Increased Serum Neutrophil Lymphocyte Ratio Raises the Risk for Peripheral Diabetic Neuropathy in Type 2 Diabetes Mellitus Patients
DOI:
https://doi.org/10.33192/smj.v75i9.263372Keywords:
diabetes mellitus, neutrophil-lymphocyte ratio, peripheral diabetic neuropathy, risk factorsAbstract
Objective: Peripheral diabetic neuropathy (PDN) is among the most prevalent diabetes mellitus (DM) sequelae. PDN is a severe health issue that represents a huge social and economic burden worldwide, is associated with long-term morbidity, and diminishes the quality of life of those affected. The neutrophil-lymphocyte ratio (NLR) is a mixture of the two primary components of chronic inflammatory diseases (high neutrophils and low lymphocytes) that contribute to the production of PDN. This study aimed to demonstrate high serum NRL levels enhance the risk of PDN in type 2 DM patients.
Materials and Methods: This study employed a case-control design, collecting data from the registers and outpatient medical records of Prof. Dr. IGNG Ngoerah General Hospital type 2 DM patients who satisfied the inclusion and exclusion criteria between January 2018 and December 2019. Based on clinical neuropathy and abnormal electrodiagnostic testing, the PDN diagnosis was established. Serum NLR was collected from laboratory tests recorded by a computer.
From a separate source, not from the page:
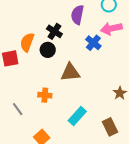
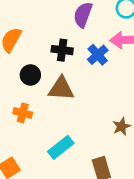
black cross: (54, 31) -> (62, 50), moved, turned -35
black circle: (48, 50) -> (30, 75), moved

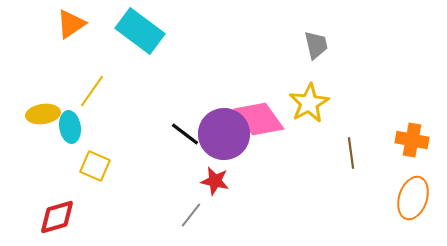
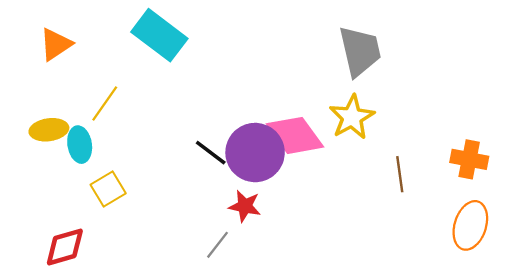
orange triangle: (71, 24) -> (56, 44), moved
gray trapezoid: (316, 45) -> (360, 51), size x1.6
yellow square: (95, 166) -> (108, 189), turned 36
Results: The Receiver Operating Characteristic (ROC) curve approach determined the NLR cut-off value of 2.18. High NLR substantially increased the incidence of PDN (OR 10.36; 95% CI 3.69-29.07; p<0.001). Other characteristics evaluated, including duration of diabetes, usage of anti-diabetic medications, uncontrolled diabetes, obesity, hypertension, and dyslipidemia, were not significantly associated with the incidence of PDN. High serum NLR was an independent risk factor for PDN in type 2 DM patients (adjusted OR=10.36; 95% CI: 3.57-29.07; p<0.001).
Conclusion: Based on the findings of this investigation, it was determined that elevated serum NLR increases the risk of PDN events in patients with type 2 DM.